NVIDIA / TensorRT-LLM

TensorRT-LLM provides users with an easy-to-use Python API to define Large Language Models (LLMs) and build TensorRT engines that contain state-of-the-art optimizations to perform inference efficiently on NVIDIA GPUs. TensorRT-LLM also contains components to create Python and C++ runtimes that execute those TensorRT engines.
https://nvidia.github.io/TensorRT-LLM
Apache License 2.0
8.34k stars 936 forks source link

Failed to build for smoothquant bloomz-7b model #1162

Open moonlightian opened 7 months ago

moonlightian commented 7 months ago

System Info

GPU A100 TRT-LLM 0.8.0.dev2024013000

Who can help?

@Tracin

Information

Tasks

Reproduction

convert bloom python convert_checkpoint.py --model_dir bloom/ --output_dir tllm_checkpoint_1gpu --smoothquant 0.5

build engine trtllm-build --checkpoint_dir tllm_checkpoint_1gpu --output_dir ./engine_outputs

Expected behavior

build successfully

actual behavior

Traceback (most recent call last): File "/usr/local/bin/trtllm-build", line 8, in sys.exit(main()) File "/usr/local/lib/python3.10/dist-packages/tensorrt_llm/commands/build.py", line 448, in main parallel_build(source, build_config, args.output_dir, workers, File "/usr/local/lib/python3.10/dist-packages/tensorrt_llm/commands/build.py", line 381, in parallel_build build_and_save(rank, rank % workers, ckpt_dir, build_config, File "/usr/local/lib/python3.10/dist-packages/tensorrt_llm/commands/build.py", line 355, in build_and_save engine = build(build_config, File "/usr/local/lib/python3.10/dist-packages/tensorrt_llm/commands/build.py", line 253, in build model.load(weights) File "/usr/local/lib/python3.10/dist-packages/tensorrt_llm/models/modeling_utils.py", line 331, in load raise RuntimeError(err_msg) RuntimeError: Provided tensor names are different from those expected by the engine.

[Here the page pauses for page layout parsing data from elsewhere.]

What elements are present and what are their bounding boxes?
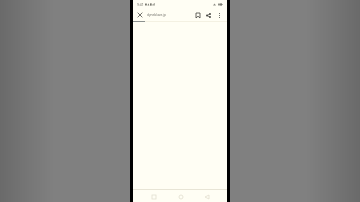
button[interactable]: Recents [148,191,159,202]
button[interactable]: Share [203,10,214,21]
button[interactable]: Bookmark [192,10,203,21]
button[interactable]: More options [214,10,225,21]
button[interactable]: Home [175,191,186,202]
button[interactable]: Close [135,10,145,20]
button[interactable]: Back [201,191,212,202]
staticText: 9:41 [137,2,144,7]
staticText: dyneblaze.jp [147,13,166,17]
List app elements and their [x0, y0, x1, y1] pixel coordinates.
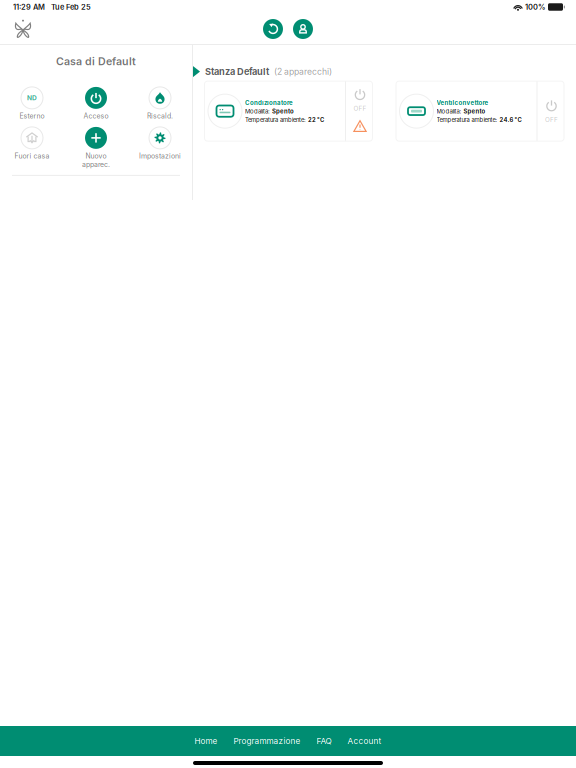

Expected but not provided tensors: {'transformer.layers.29.mlp.fc.weights_scaling_factor', 'transformer.layers.7.mlp.proj.prequant_scaling_factor', .....' transformer.layers.25.attention.dense.activation_scaling_factor', 'transformer.layers.23.attention.qkv.prequant_scaling_factor'}

Provided but not expected tensors: {'transformer.layers.7.input_layernorm.scale_to_int', 'transformer.layers.19.mlp.fc.per_channel_scale', 'transformer.layers.6.mlp.quantization_scaling_factor', ... 'transformer.layers.21.mlp.proj.act_scale', 'transformer.layers.17.input_layernorm.scale_to_int'}

additional notes

none

Tracin commented 7 months ago

Could you please try with the latest main branch? I think it has been fixed.